Inland
AHS- Aufnahmeprüfung: Zur Vorgeschichte
Volkspartei plant Entschließungsantrag - Opposition kritisiert "soziale Selektion"
Wien - Die Regierungsparteien wollen die 1982 aus dem Regelschulwesen gestrichene Aufnahmeprüfung für allgemeinbildende höhere
Schulen (AHS) wieder einführen. ÖVP-Bildungssprecher Werner Amon kündigte am Montag in den Tageszeitungen "Kurier" und "Presse"
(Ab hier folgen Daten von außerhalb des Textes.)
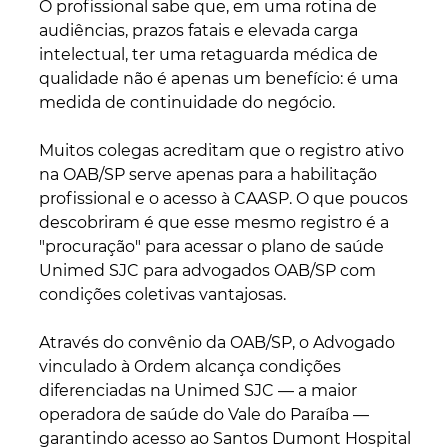
O profissional sabe que, em uma rotina de 
audiências, prazos fatais e elevada carga 
intelectual, ter uma retaguarda médica de 
qualidade não é apenas um benefício: é uma 
medida de continuidade do negócio.
Muitos colegas acreditam que o registro ativo 
na OAB/SP serve apenas para a habilitação 
profissional e o acesso à CAASP. O que poucos 
descobriram é que esse mesmo registro é a 
"procuração" para acessar o plano de saúde 
Unimed SJC para advogados OAB/SP com 
condições coletivas vantajosas.
Através do convênio da OAB/SP, o Advogado 
vinculado à Ordem alcança condições 
diferenciadas na Unimed SJC — a maior 
operadora de saúde do Vale do Paraíba — 
garantindo acesso ao Santos Dumont Hospital 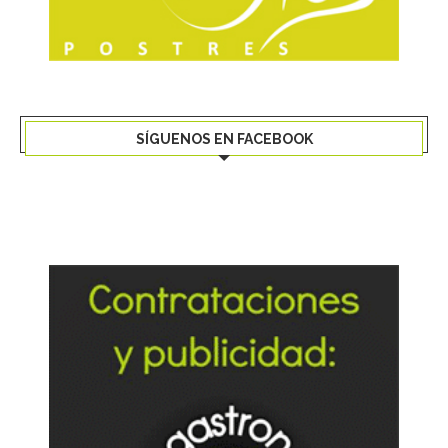
SÍGUENOS EN FACEBOOK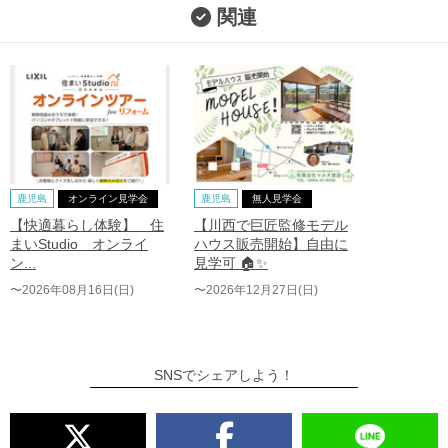
関連
鹿児島
オンライン見学会
鹿児島
無人見学会
【快適暮らし体験】 住
【川西で巨匠監修モデル
まいStudio オンライ
ハウス販売開始】自由に
ン...
見学可 🏠✨
〜2026年08月16日(日)
〜2026年12月27日(日)
SNSでシェアしよう！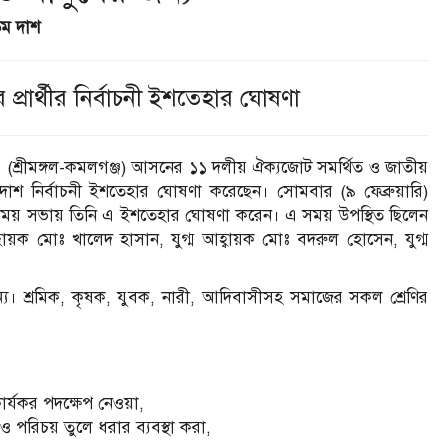
তম দাশ
ার্থীর নির্বাচনী ইশতেহার ঘোষণা
(শ্রীমঙ্গল-কমলগঞ্জ) আসনের ১১ দলীয় ঐক্যজোট সমর্থিত ও জাতীয়
 দাশ নির্বাচনী ইশতেহার ঘোষণা করেছেন। সোমবার (৯ ফেব্রুয়ারি)
িময় সভায় তিনি এ ইশতেহার ঘোষণা করেন। এ সময় উপস্থিত ছিলেন
়ক মোঃ খালেদ হাসান, যুগ্ম আহ্বায়ক মোঃ বদরুল হোসেন, যুগ্ম
্য। শ্রমিক, কৃষক, যুবক, নারী, আদিবাসীসহ সমাজের সকল শ্রেণির
কার্যকর পদক্ষেপ নেওয়া,
ও পরিচয় তুলে ধরার ব্যবস্থা করা,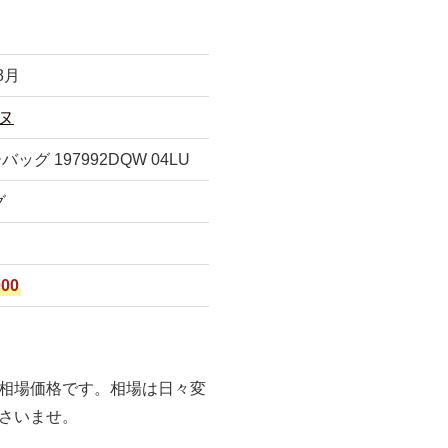
8月
ヌ
グ 197992DQW 04LU
グ
000
相場価格です。相場は日々変
さいませ。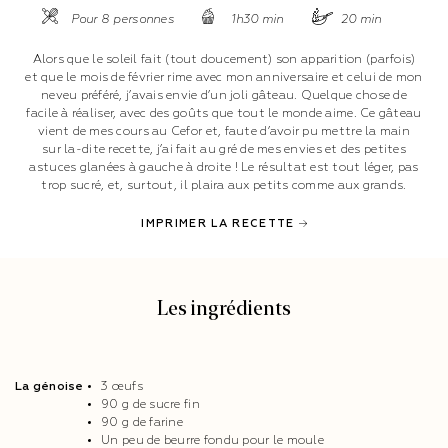
Pour 8 personnes
1h30 min
20 min
Alors que le soleil fait (tout doucement) son apparition (parfois)
et que le mois de février rime avec mon anniversaire et celui de mon
neveu préféré, j’avais envie d’un joli gâteau. Quelque chose de
facile à réaliser, avec des goûts que tout le monde aime. Ce gâteau
vient de mes cours au Cefor et, faute d’avoir pu mettre la main
sur la-dite recette, j’ai fait au gré de mes envies et des petites
astuces glanées à gauche à droite ! Le résultat est tout léger, pas
trop sucré, et, surtout, il plaira aux petits comme aux grands.
IMPRIMER LA RECETTE
Les ingrédients
La génoise
3 œufs
90 g de sucre fin
90 g de farine
Un peu de beurre fondu pour le moule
für Herbst einen Entschließungsantrag im Parlament an, mit dem ein Aufnahmeverfahren - bestehend aus Prüfung, Beurteilung der
Volksschulleistung und Prognoseverfahren über die Entwicklungschancen des Schülers - eingeführt werden soll. FP-Bildungssprecher Karl
Schweitzer begrüßt das Vorhaben, die Oppositionsparteien lehnen es vehement ab. Hauptschule vor Ruin
Als Begründung für den Vorstoß nennt Amon den unaufhaltsamen Zustrom von Volksschülern in die AHS in den Ballungsgebieten. "Dort ist
man dabei, die Hauptschule zu ruinieren." Das Niveau in der AHS-Unterstufe werde gedrückt, und die Hauptschule verkomme zur
"Restschule". In Wien besucht jeder zweite Schüler eine AHS, wobei es nach Angaben Amons in einzelnen Bezirken Spitzenwerte von mehr
als 80 Prozent gibt, in Krems und Graz je 62 Prozent, in Salzburg 58 Prozent und in Linz 56 Prozent.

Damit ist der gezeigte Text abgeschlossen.